Chelsea win again, Manchester's clubs have a good weekend, Arsenal slump
It's been another action-packed weekend in the Premier League. Iain Macintosh looks back at the best and worst performances.
Are Chelsea ever going to drop points again? That's the question that every other Premier League superpower is asking of Antonio Conte's side this Christmas. Chelsea are supposed to be in transition, they're supposed to be finding their feet in a new system. It's supposed to be a difficult dressing room, full of truculent characters. And yet the points continue to pile up. Will it end soon? Their next two games are at home to Bournemouth and Stoke so...probably not, no.
Come on then. Who doubted Zlatan Ibrahimovic? Who thought he was too old and too slow to tear up the Premier League? It's okay, you're in good company. With a brace against West Brom, the 35-year-old striker took his tally to 11 in the league alone this season. Manchester United are, slowly but surely, pushing through the gears and they can still get a lot better. Perhaps not enough to catch Chelsea, but certainly enough to have a say in the top four race.
And, almost as if they can sense an old power is rising again across the city, Pep Guardiola's Manchester City have finally decided to rejoin the title race. Having beaten United, but lost to Chelsea, Tottenham and Leicester, their record against the preseason "big seven" didn't bode well for the clash with Arsenal. But City responded well to conceding an early goal. The win means those who doubted Guardiola would do well to keep quiet this week.

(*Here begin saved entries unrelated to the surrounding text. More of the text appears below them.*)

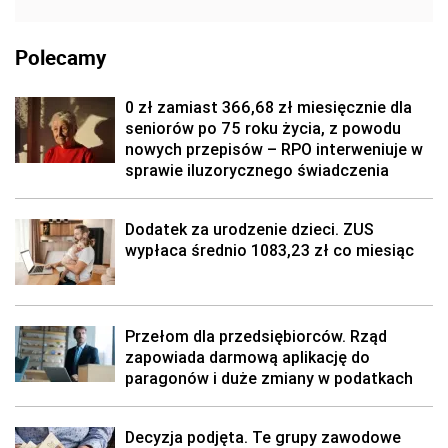
Polecamy
0 zł zamiast 366,68 zł miesięcznie dla
seniorów po 75 roku życia, z powodu
nowych przepisów – RPO interweniuje w
sprawie iluzorycznego świadczenia
Dodatek za urodzenie dzieci. ZUS
wypłaca średnio 1083,23 zł co miesiąc
Przełom dla przedsiębiorców. Rząd
zapowiada darmową aplikację do
paragonów i duże zmiany w podatkach
Decyzja podjęta. Te grupy zawodowe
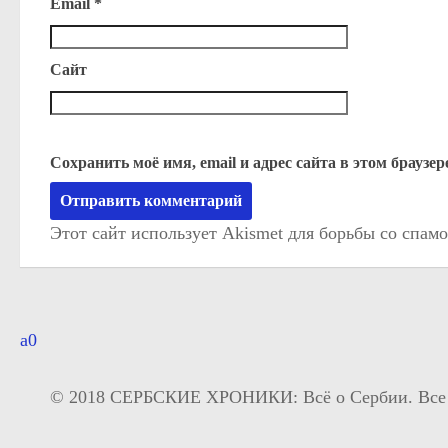
Email
*
Сайт
Сохранить моё имя, email и адрес сайта в этом брауз
Этот сайт использует Akismet для борьбы со спам
© 2018 СЕРБСКИЕ ХРОНИКИ: Всё о Сербии. Все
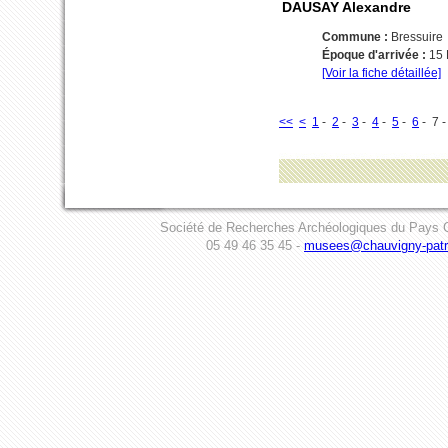
DAUSAY Alexandre
Commune :
Bressuire
Époque d'arrivée :
15
[Voir la fiche détaillée]
<<
<
1
-
2
-
3
-
4
-
5
-
6
- 7 
Société de Recherches Archéologiques du Pays C
05 49 46 35 45 -
musees@chauvigny-patri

Only three players have scored for Sunderland this season: The eternal Jermain Defoe; the hulking Victor Anichebe and the surprising Patrick van Aanholt. On Saturday, the latter came to the fore once again to secure three crucial points. Quite how Sunderland were still in the game at that point is a question for opponents Watford and not David Moyes, who has now won four of his last seven Premier League games. Sunderland are off the bottom.
West Ham's new stadium will never truly feel like home until a new wave of heroes have made their name within its walls. This weekend, the first of that number took its place on the pantheon. Step forward, the inanimate carbon rod of its generation, The Post. In a tense relegation battle against Hull, The Post came to West Ham's rescue on three separate occasions. Little wonder that 57 percent of fans voted it man of the match in the club's official Twitter poll!
This time last week we were doffing caps to the strength of Arsenal's character, as displayed in their come-from-behind 3-1 win vs. Stoke. Since then they've been beaten by a Everton side more out of form than an ice sculpture in a sauna and, on Sunday, they let a lead go against a Man City side that shipped four to Leicester. Arsenal's intensity and desire was best encapsulated by Mesut Ozil, who watched the final stages of the game with the stare of a man in the sixth hour of a DVD boxset binge. Unfortunately, he was still on the pitch at the time.
It seems a little churlish to criticise Bournemouth given that, well, you know... they're Bournemouth. But after heroics against Liverpool and the midweek victory over champions Leicester, we might have expected a little more than a half-hearted capitulation to a Southampton side with one or two issues. A win would have taken Bournemouth into seventh but, despite taking an early lead, they were never really in it.
We all know that sometimes it can be harder to play against 10 men than 11 but, come on, Stoke, there's no need to labour the point. The Potters were two goals and one man up vs. Leicester as the half-time whistle blew; even in ordinary circumstances, it should be impossible to mess that up. But against a team that had amassed just a single point on the road all seasn? You wouldn't have wanted to be in the dressing room when Mark Hughes arrived after the game.
In the six away games Swansea have played under Bob Bradley, they have claimed one point, with five goals scored and an eye-watering 18 conceded. Let's just say that there's room for improvement. You sense that the Welsh side's season will be defined by the next four games, as West Ham, Bournemouth, Crystal Palace and Hull await. The last two of those are away from home; Bradley needs to find a cure for their travel sickness. Or Swansea are going down.
At the end of September, a well-earned point at Everton lifted Crystal Palace to seventh. By the end of December, they could be in the relegation zone. Forget about Alan Pardew and any of his ill-advised comments for a moment, this is an extended period of poor form that could prove cataclysmic. Since that night at Goodison Park, they have lost eight of 10 games, with the most recent Saturday's home reverse against Chelsea. That can be understood but, if they are beaten at Watford on Boxing Day, Palace's owners might decide enough is enough for their manager.